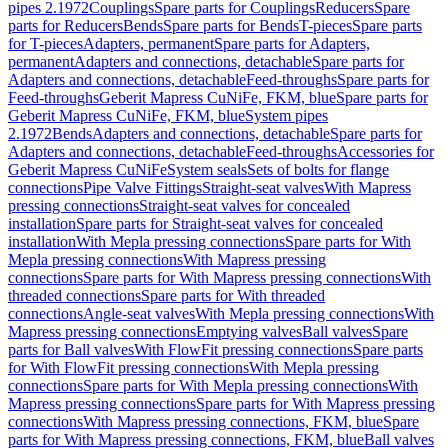
pipes 2.1972
Couplings
Spare parts for Couplings
Reducers
Spare
parts for Reducers
Bends
Spare parts for Bends
T-pieces
Spare parts
for T-pieces
Adapters, permanent
Spare parts for Adapters,
permanent
Adapters and connections, detachable
Spare parts for
Adapters and connections, detachable
Feed-throughs
Spare parts for
Feed-throughs
Geberit Mapress CuNiFe, FKM, blue
Spare parts for
Geberit Mapress CuNiFe, FKM, blue
System pipes
2.1972
Bends
Adapters and connections, detachable
Spare parts for
Adapters and connections, detachable
Feed-throughs
Accessories for
Geberit Mapress CuNiFe
System seals
Sets of bolts for flange
connections
Pipe Valve Fittings
Straight-seat valves
With Mapress
pressing connections
Straight-seat valves for concealed
installation
Spare parts for Straight-seat valves for concealed
installation
With Mepla pressing connections
Spare parts for With
Mepla pressing connections
With Mapress pressing
connections
Spare parts for With Mapress pressing connections
With
threaded connections
Spare parts for With threaded
connections
Angle-seat valves
With Mepla pressing connections
With
Mapress pressing connections
Emptying valves
Ball valves
Spare
parts for Ball valves
With FlowFit pressing connections
Spare parts
for With FlowFit pressing connections
With Mepla pressing
connections
Spare parts for With Mepla pressing connections
With
Mapress pressing connections
Spare parts for With Mapress pressing
connections
With Mapress pressing connections, FKM, blue
Spare
parts for With Mapress pressing connections, FKM, blue
Ball valves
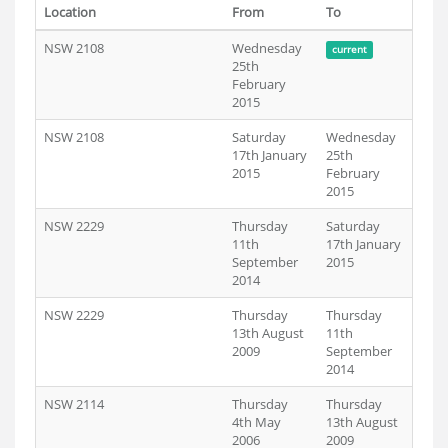
Location
From
To
NSW 2108
Wednesday
current
25th
February
2015
NSW 2108
Saturday
Wednesday
17th January
25th
2015
February
2015
NSW 2229
Thursday
Saturday
11th
17th January
September
2015
2014
NSW 2229
Thursday
Thursday
13th August
11th
2009
September
2014
NSW 2114
Thursday
Thursday
4th May
13th August
2006
2009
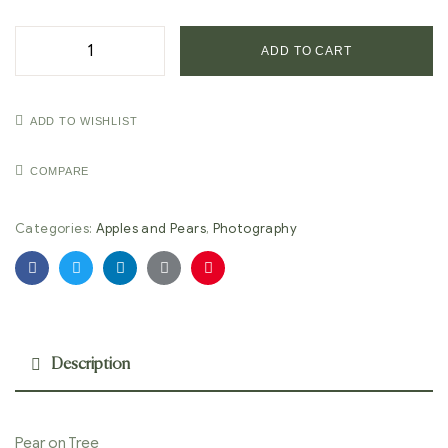
ADD TO CART
ADD TO WISHLIST
COMPARE
Categories:
Apples and Pears
,
Photography
Facebook
Twitter
Linkedin
Google+
Pinterest
Description
Pear on Tree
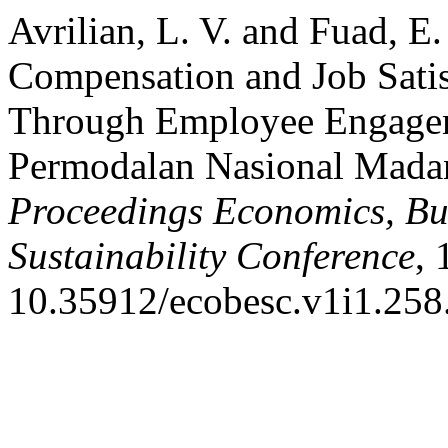
Avrilian, L. V. and Fuad, E
Compensation and Job Satis
Through Employee Engagem
Permodalan Nasional Madan
Proceedings Economics, Bus
Sustainability Conference
, 
10.35912/ecobesc.v1i1.258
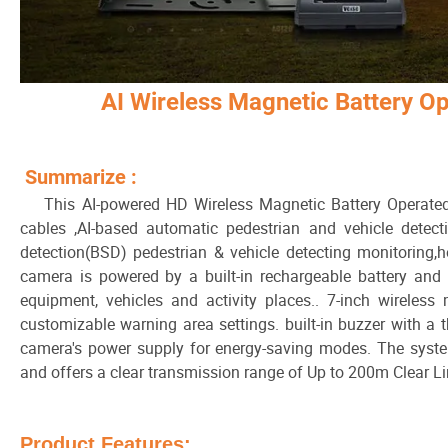
AI Wireless Magnetic Battery 
Summarize :
This AI-powered HD Wireless Magnetic Battery Operated
cables ,AI-based automatic pedestrian and vehicle detect
detection(BSD) pedestrian & vehicle detecting monitoring,
camera is powered by a built-in rechargeable battery and
equipment, vehicles and activity places.. 7-inch wireless 
customizable warning area settings. built-in buzzer with a th
camera's power supply for energy-saving modes. The system 
and offers a clear transmission range of Up to 200m Clear Li
Product Features:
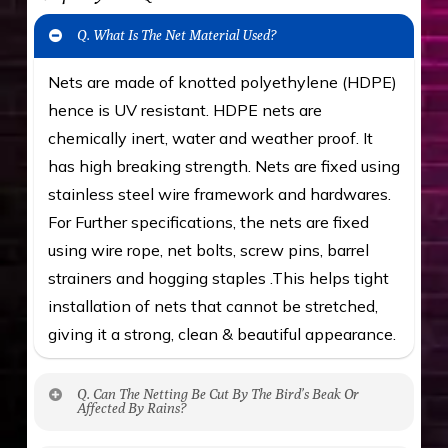
Q. What Is The Net Material Used?
Nets are made of knotted polyethylene (HDPE)
hence is UV resistant. HDPE nets are
chemically inert, water and weather proof. It
has high breaking strength. Nets are fixed using
stainless steel wire framework and hardwares.
For Further specifications, the nets are fixed
using wire rope, net bolts, screw pins, barrel
strainers and hogging staples .This helps tight
installation of nets that cannot be stretched,
giving it a strong, clean & beautiful appearance.
Q. Can The Netting Be Cut By The Bird’s Beak Or
Affected By Rains?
··········
Task item: Any picture in the data is to be skipped, while each line is returned exactly as written.

Solution:
pipes 2.1972
Couplings
Spare parts for Couplings
Reducers
Spare
parts for Reducers
Bends
Spare parts for Bends
T-pieces
Spare parts
for T-pieces
Adapters, permanent
Spare parts for Adapters,
permanent
Adapters and connections, detachable
Spare parts for
Adapters and connections, detachable
Feed-throughs
Spare parts for
Feed-throughs
Geberit Mapress CuNiFe, FKM, blue
Spare parts for
Geberit Mapress CuNiFe, FKM, blue
System pipes
2.1972
Bends
Adapters and connections, detachable
Spare parts for
Adapters and connections, detachable
Feed-throughs
Accessories for
Geberit Mapress CuNiFe
System seals
Sets of bolts for flange
connections
Pipe Valve Fittings
Straight-seat valves
With Mapress
pressing connections
Straight-seat valves for concealed
installation
Spare parts for Straight-seat valves for concealed
installation
With Mepla pressing connections
Spare parts for With
Mepla pressing connections
With Mapress pressing
connections
Spare parts for With Mapress pressing connections
With
threaded connections
Spare parts for With threaded
connections
Angle-seat valves
With Mepla pressing connections
With
Mapress pressing connections
Emptying valves
Ball valves
Spare
parts for Ball valves
With FlowFit pressing connections
Spare parts
for With FlowFit pressing connections
With Mepla pressing
connections
Spare parts for With Mepla pressing connections
With
Mapress pressing connections
Spare parts for With Mapress pressing
connections
With Mapress pressing connections, FKM, blue
Spare
parts for With Mapress pressing connections, FKM, blue
Ball valves
Location
From
To
NSW 2108
Wednesday
current
25th
February
2015
NSW 2108
Saturday
Wednesday
17th January
25th
2015
February
2015
NSW 2229
Thursday
Saturday
11th
17th January
September
2015
2014
NSW 2229
Thursday
Thursday
13th August
11th
2009
September
2014
NSW 2114
Thursday
Thursday
4th May
13th August
2006
2009
ADD TO CART
ADD TO WISHLIST
COMPARE
Categories:
Apples and Pears
,
Photography
Facebook
Twitter
Linkedin
Google+
Pinterest
Description
Pear on Tree
Avrilian, L. V. and Fuad, E
Compensation and Job Satis
Through Employee Engagem
Permodalan Nasional Madan
Proceedings Economics, Bus
Sustainability Conference
, 
10.35912/ecobesc.v1i1.258
AI Wireless Magnetic Battery 
Summarize :
This AI-powered HD Wireless Magnetic Battery Operated
cables ,AI-based automatic pedestrian and vehicle detect
detection(BSD) pedestrian & vehicle detecting monitoring,
camera is powered by a built-in rechargeable battery and
equipment, vehicles and activity places.. 7-inch wireless 
customizable warning area settings. built-in buzzer with a th
camera's power supply for energy-saving modes. The system 
and offers a clear transmission range of Up to 200m Clear Li
Product Features:
Q. What Is The Net Material Used?
Nets are made of knotted polyethylene (HDPE)
hence is UV resistant. HDPE nets are
chemically inert, water and weather proof. It
has high breaking strength. Nets are fixed using
stainless steel wire framework and hardwares.
For Further specifications, the nets are fixed
using wire rope, net bolts, screw pins, barrel
strainers and hogging staples .This helps tight
installation of nets that cannot be stretched,
giving it a strong, clean & beautiful appearance.
Q. Can The Netting Be Cut By The Bird’s Beak Or
Affected By Rains?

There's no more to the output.